> **Work instructions**
Which of the lines below include the word "Valentín"? Pull each one out.

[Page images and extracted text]

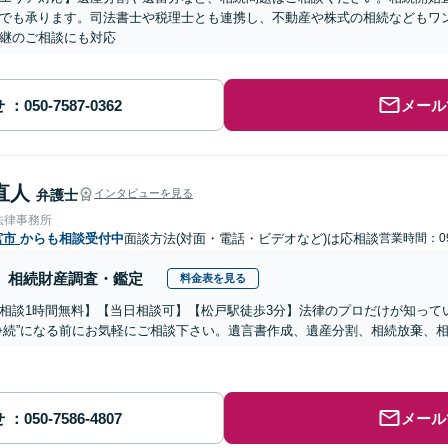
でも承ります。司法書士や税理士とも連携し、不動産や株式の相続などもワ
継のご相談にも対応
せ
メール
直人
弁護士
インタビューを見る
法律事務所
宮市
からも相談受付中
面談方法(対面・電話・ビデオなど)は応相談
営業時間：09
相続財産調査・鑑定
料金表を見る
相談1時間無料】【当日相談可】【松戸駅徒歩3分】法律のプロだけが知って
争続”になる前にお気軽にご相談下さい。遺言書作成、遺産分割、相続放棄、
せ
メール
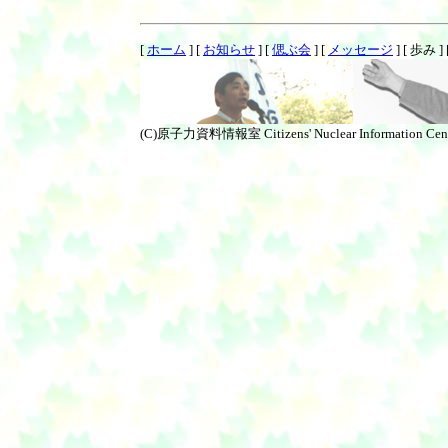
[
ホーム
]
[
お知らせ
]
[
偲ぶ会
]
[
メッセージ
]
[ 歩み ]
(C)原子力資料情報室 Citizens' Nuclear Information Cen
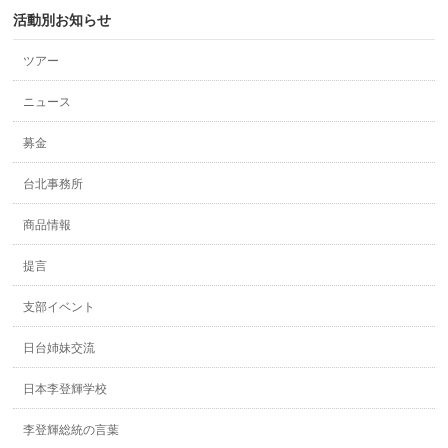
活動別お知らせ
ツアー
ニュース
募金
台北事務所
商品情報
提言
支部イベント
日台姉妹交流
日本李登輝学校
李登輝総統の言葉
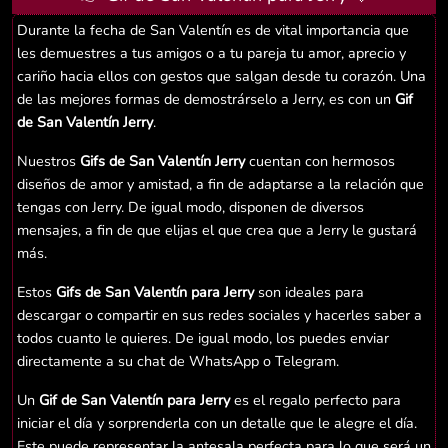
Durante la fecha de San Valentín es de vital importancia que
les demuestres a tus amigos o a tu pareja tu amor, aprecio y
cariño hacia ellos con gestos que salgan desde tu corazón. Una
de las mejores formas de demostrárselo a Jerry, es con un
Gif
de San Valentín Jerry
.
Nuestros
Gifs de San Valentín Jerry
cuentan con hermosos
diseños de amor y amistad, a fin de adaptarse a la relación que
tengas con Jerry. De igual modo, disponen de diversos
mensajes, a fin de que elijas el que crea que a Jerry le gustará
más.
Estos
Gifs de San Valentín para Jerry
son ideales para
descargar o compartir en sus redes sociales y hacerles saber a
todos cuanto le quieres. De igual modo, los puedes enviar
directamente a su chat de WhatsApp o Telegram.
Un
Gif de San Valentín para Jerry
es el regalo perfecto para
iniciar el día y sorprenderla con un detalle que le alegre el día.
Este puede representar la antesala perfecta para lo que será un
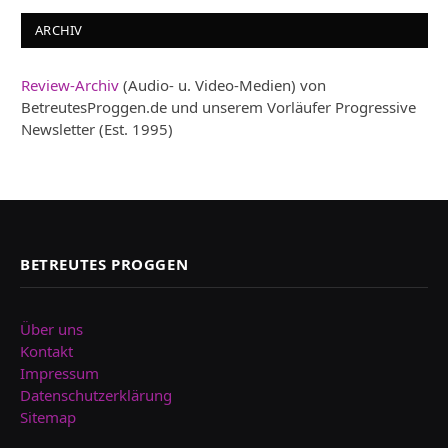
ARCHIV
Review-Archiv
(Audio- u. Video-Medien) von
BetreutesProggen.de und unserem Vorläufer Progressive
Newsletter (Est. 1995)
BETREUTES PROGGEN
Über uns
Kontakt
Impressum
Datenschutzerklärung
Sitemap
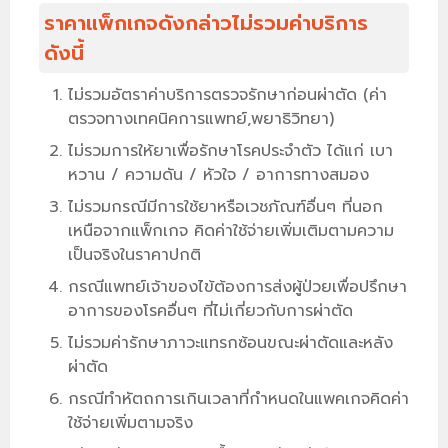
ราคาแพ็กเกจดังกล่าวไม่รวมค่าบริการ
ดังนี้
ไม่รวมอัตราค่าบริการตรวจรักษาก่อนผ่าตัด (ค่า
ตรวจทางเทคนิคการแพทย์,พยาธิวิทยา)
ไม่รวมการให้ยาเพื่อรักษาโรคประจำตัว ได้แก่ เบา
หวาน / ความดัน / หัวใจ / อาการทางสมอง
ไม่รวมกรณีมีการใช้ยาหรือเวชภัณฑ์อื่นๆ ที่นอก
เหนือจากแพ็กเกจ คิดค่าใช้จ่ายเพิ่มเติมตามความ
เป็นจริงในราคาปกติ
กรณีแพทย์เจ้าของไข้ต้องการส่งผู้ป่วยเพื่อปรึกษา
อาการของโรคอื่นๆ ที่ไม่เกี่ยวกับการผ่าตัด
ไม่รวมค่ารักษาภาวะแทรกซ้อนขณะผ่าตัดและหลัง
ผ่าตัด
กรณีทำหัตถการเกินเวลาที่กำหนดในแพคเกจคิดค่า
ใช้จ่ายเพิ่มตามจริง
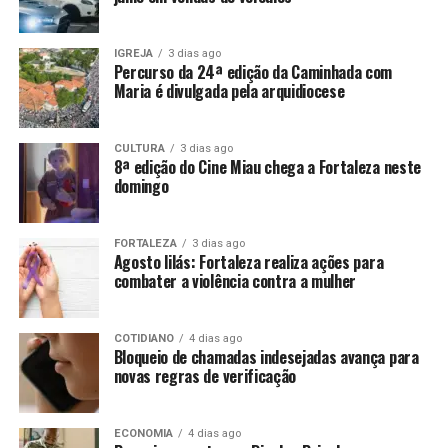
IGREJA
3 dias ago
Percurso da 24ª edição da Caminhada com
Maria é divulgada pela arquidiocese
CULTURA
3 dias ago
8ª edição do Cine Miau chega a Fortaleza neste
domingo
FORTALEZA
3 dias ago
Agosto lilás: Fortaleza realiza ações para
combater a violência contra a mulher
COTIDIANO
4 dias ago
Bloqueio de chamadas indesejadas avança para
novas regras de verificação
ECONOMIA
4 dias ago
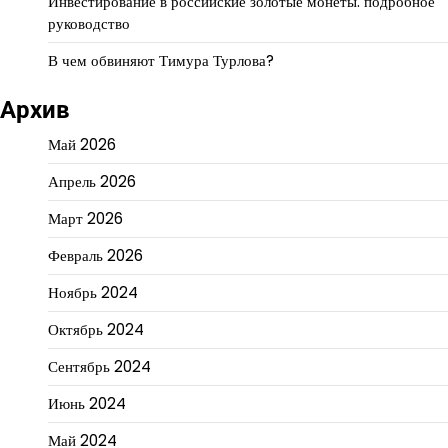
Инвестирование в российские золотые монеты: подробное
руководство
В чем обвиняют Тимура Турлова?
Архив
Май 2026
Апрель 2026
Март 2026
Февраль 2026
Ноябрь 2024
Октябрь 2024
Сентябрь 2024
Июнь 2024
Май 2024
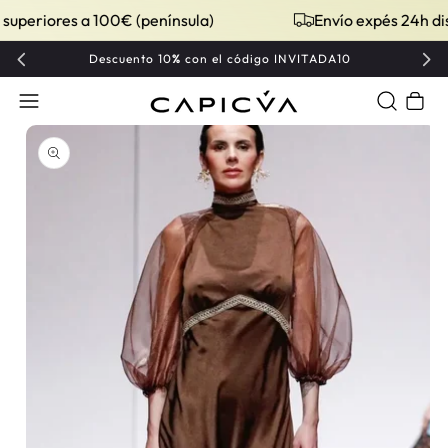
periores a 100€ (península)
Envío expés 24h dispo
Descuento 10
%
con el código INVITADA10
Carrito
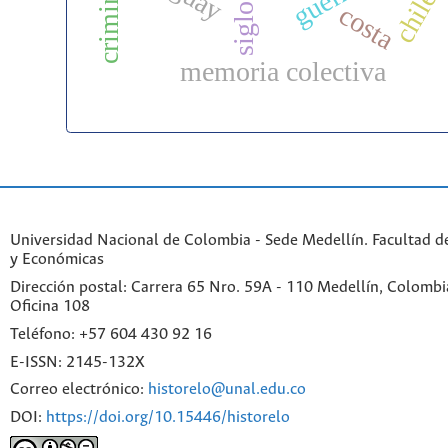
siglo xx
chile
costa
memoria colectiva
Universidad Nacional de Colombia - Sede Medellín. Facultad 
y Económicas
Dirección postal: Carrera 65 Nro. 59A - 110 Medellín, Colombia.
Oficina 108
Teléfono: +57 604 430 92 16
E-ISSN: 2145-132X
Correo electrónico:
historelo@unal.edu.co
DOI:
https://doi.org/10.15446/historelo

> **Answer for this exercise**
Durante la fecha de San Valentín es de vital importancia que
de San Valentín Jerry
Gifs de San Valentín Jerry
Gifs de San Valentín para Jerry
Gif de San Valentín para Jerry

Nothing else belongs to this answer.